Segment Start: DATA RECORDS

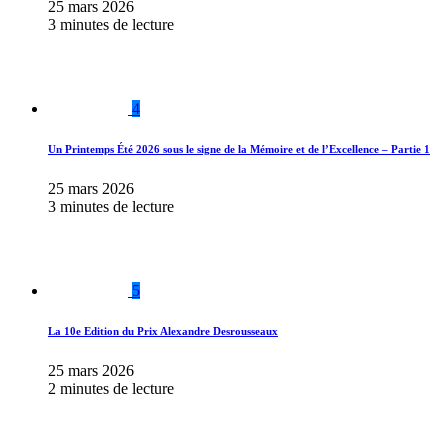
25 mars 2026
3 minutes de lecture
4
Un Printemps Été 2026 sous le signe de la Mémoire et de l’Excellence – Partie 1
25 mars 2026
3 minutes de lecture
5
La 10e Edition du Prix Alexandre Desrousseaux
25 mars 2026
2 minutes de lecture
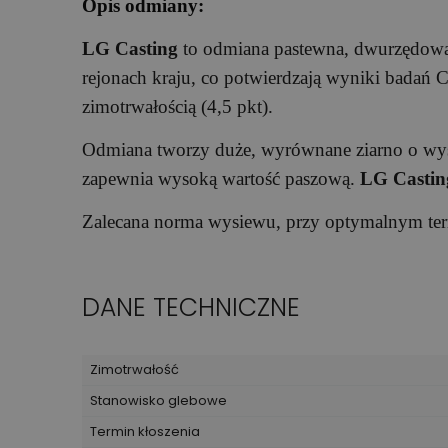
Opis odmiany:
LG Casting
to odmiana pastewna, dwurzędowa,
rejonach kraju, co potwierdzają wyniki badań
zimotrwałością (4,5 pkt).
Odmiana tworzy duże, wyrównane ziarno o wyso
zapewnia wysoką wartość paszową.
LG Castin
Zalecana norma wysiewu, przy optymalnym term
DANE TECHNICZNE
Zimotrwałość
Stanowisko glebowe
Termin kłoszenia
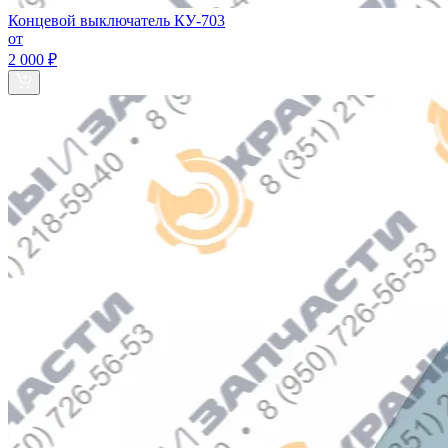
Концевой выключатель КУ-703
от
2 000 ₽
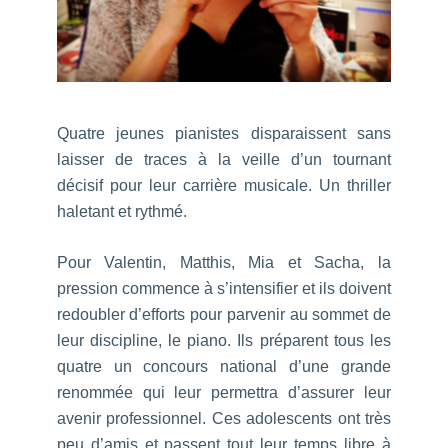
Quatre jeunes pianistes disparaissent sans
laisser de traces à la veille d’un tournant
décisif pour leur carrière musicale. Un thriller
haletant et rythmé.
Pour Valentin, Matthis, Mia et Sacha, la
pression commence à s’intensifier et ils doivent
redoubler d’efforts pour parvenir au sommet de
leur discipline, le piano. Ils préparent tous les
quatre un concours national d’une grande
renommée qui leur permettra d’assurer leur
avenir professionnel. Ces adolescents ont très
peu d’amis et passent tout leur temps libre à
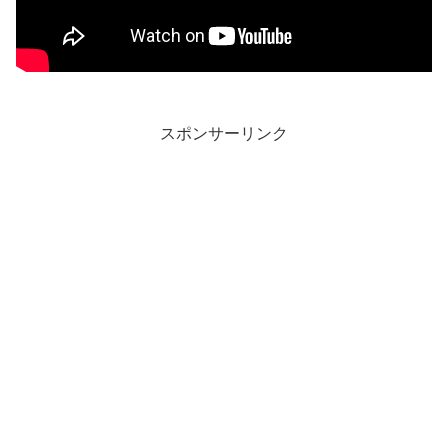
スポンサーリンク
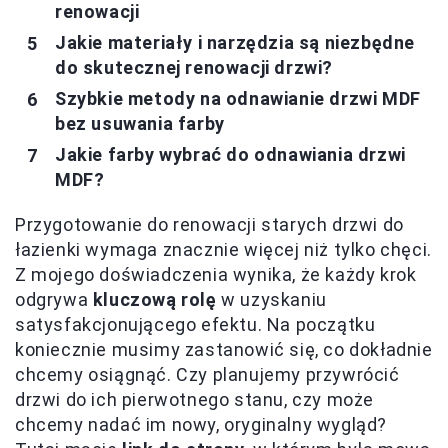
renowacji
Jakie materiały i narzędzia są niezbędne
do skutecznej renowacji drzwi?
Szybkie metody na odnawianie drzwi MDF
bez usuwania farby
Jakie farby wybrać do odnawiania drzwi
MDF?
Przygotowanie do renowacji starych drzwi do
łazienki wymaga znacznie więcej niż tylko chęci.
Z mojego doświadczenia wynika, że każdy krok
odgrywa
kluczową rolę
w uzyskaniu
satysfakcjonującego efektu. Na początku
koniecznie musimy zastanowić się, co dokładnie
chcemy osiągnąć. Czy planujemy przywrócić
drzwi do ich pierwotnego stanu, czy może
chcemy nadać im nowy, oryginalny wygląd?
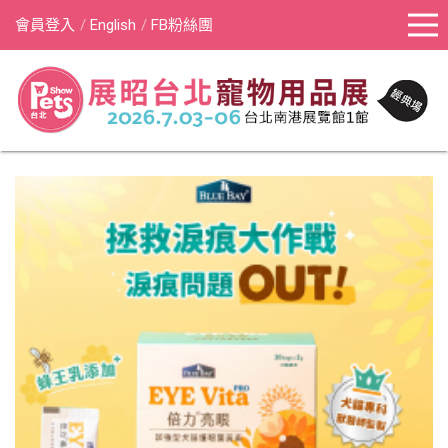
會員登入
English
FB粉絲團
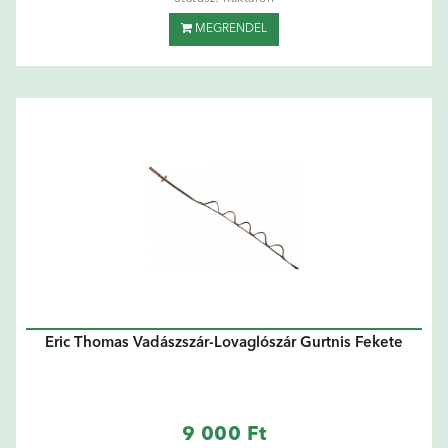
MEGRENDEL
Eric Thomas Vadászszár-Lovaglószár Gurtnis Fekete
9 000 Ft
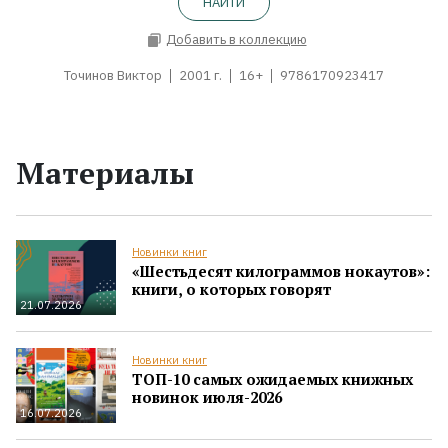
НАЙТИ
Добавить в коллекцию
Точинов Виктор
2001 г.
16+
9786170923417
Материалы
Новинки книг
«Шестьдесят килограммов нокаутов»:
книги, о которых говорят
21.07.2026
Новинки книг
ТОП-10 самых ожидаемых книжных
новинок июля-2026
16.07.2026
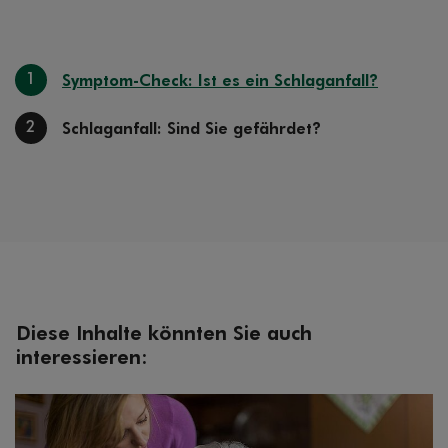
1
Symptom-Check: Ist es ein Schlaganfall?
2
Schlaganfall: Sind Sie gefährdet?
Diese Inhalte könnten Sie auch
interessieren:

Segment End: DATA RECORDS
Segment Start: DATA RECORDS

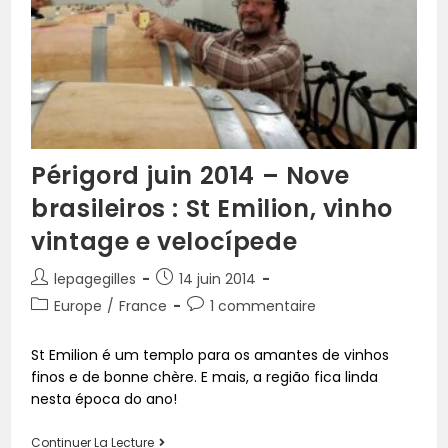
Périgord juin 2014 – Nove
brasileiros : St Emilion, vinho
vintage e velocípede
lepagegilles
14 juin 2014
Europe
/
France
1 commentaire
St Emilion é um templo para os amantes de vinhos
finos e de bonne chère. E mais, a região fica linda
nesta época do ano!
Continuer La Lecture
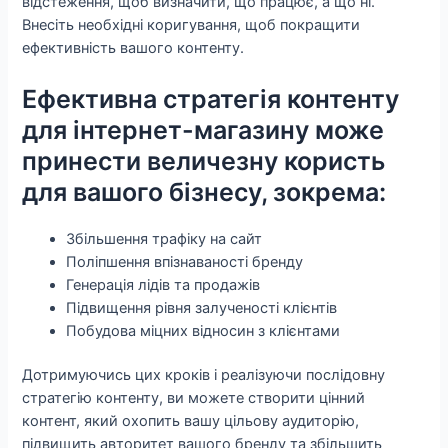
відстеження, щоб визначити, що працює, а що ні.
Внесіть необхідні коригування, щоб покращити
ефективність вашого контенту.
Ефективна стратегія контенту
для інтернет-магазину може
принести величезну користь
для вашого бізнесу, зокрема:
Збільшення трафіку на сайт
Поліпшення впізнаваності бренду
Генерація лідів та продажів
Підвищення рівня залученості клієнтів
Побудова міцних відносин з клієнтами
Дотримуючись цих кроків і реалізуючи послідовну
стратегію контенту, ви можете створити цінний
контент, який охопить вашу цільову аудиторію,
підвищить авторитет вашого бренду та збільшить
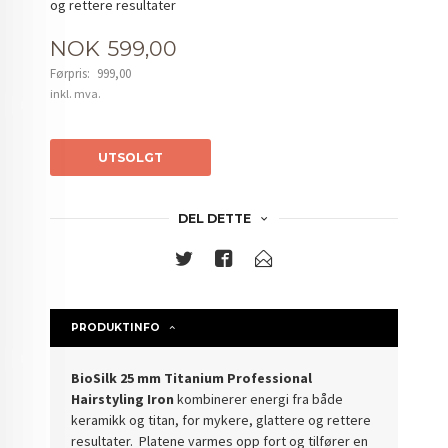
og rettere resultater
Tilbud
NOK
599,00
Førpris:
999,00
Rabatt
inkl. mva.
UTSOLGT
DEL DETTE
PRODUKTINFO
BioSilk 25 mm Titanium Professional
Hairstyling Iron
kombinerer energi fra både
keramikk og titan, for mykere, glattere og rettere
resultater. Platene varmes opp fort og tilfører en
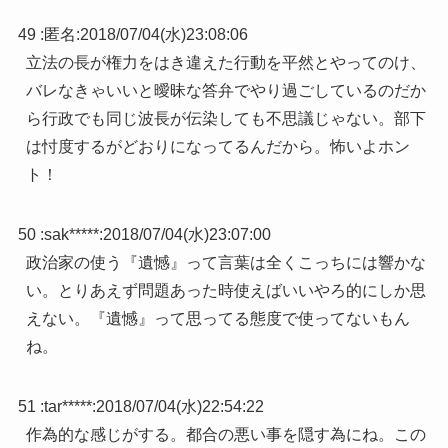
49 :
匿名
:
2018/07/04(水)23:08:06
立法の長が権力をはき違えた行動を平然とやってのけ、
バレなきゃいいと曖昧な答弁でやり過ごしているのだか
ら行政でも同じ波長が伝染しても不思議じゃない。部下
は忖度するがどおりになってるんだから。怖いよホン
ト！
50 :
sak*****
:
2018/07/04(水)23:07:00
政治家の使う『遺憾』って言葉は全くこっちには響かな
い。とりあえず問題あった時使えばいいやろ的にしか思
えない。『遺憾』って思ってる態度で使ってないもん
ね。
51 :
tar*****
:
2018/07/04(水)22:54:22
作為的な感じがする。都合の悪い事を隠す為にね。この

Segment End: DATA RECORDS
Segment Start: DATA RECORDS

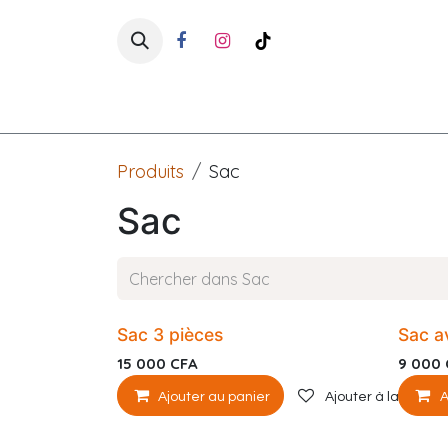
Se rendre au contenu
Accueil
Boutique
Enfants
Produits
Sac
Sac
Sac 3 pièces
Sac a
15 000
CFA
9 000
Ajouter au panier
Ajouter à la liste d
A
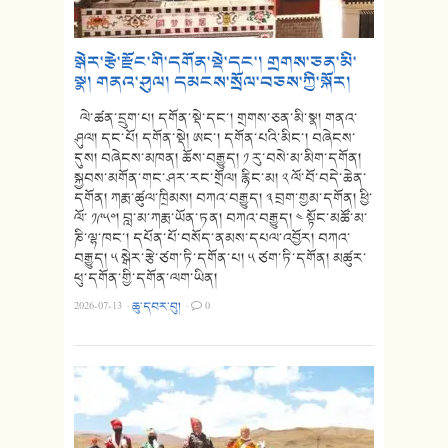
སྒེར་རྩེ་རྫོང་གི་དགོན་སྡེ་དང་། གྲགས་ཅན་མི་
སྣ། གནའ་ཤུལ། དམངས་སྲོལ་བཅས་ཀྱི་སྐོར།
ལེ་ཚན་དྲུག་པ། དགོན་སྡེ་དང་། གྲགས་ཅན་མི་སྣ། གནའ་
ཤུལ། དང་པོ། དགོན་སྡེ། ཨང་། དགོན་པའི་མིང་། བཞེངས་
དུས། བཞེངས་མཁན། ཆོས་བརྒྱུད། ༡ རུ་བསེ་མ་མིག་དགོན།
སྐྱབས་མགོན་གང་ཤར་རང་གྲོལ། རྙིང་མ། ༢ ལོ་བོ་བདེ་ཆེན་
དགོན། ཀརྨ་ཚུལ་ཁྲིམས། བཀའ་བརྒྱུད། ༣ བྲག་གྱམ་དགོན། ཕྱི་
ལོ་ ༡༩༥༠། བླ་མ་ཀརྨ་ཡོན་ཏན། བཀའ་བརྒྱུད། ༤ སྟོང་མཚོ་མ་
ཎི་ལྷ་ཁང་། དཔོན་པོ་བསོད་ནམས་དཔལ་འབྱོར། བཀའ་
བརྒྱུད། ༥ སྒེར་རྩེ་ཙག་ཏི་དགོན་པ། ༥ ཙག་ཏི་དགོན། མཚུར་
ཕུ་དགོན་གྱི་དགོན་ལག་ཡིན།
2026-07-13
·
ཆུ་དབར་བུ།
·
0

Segment End: DATA RECORDS

→ ASSIGNMENT
Would you report every line of the entries above containing the word "контенту"?

→ TASK RESULT
ефективність вашого контенту.
Ефективна стратегія контенту
стратегію контенту, ви можете створити цінний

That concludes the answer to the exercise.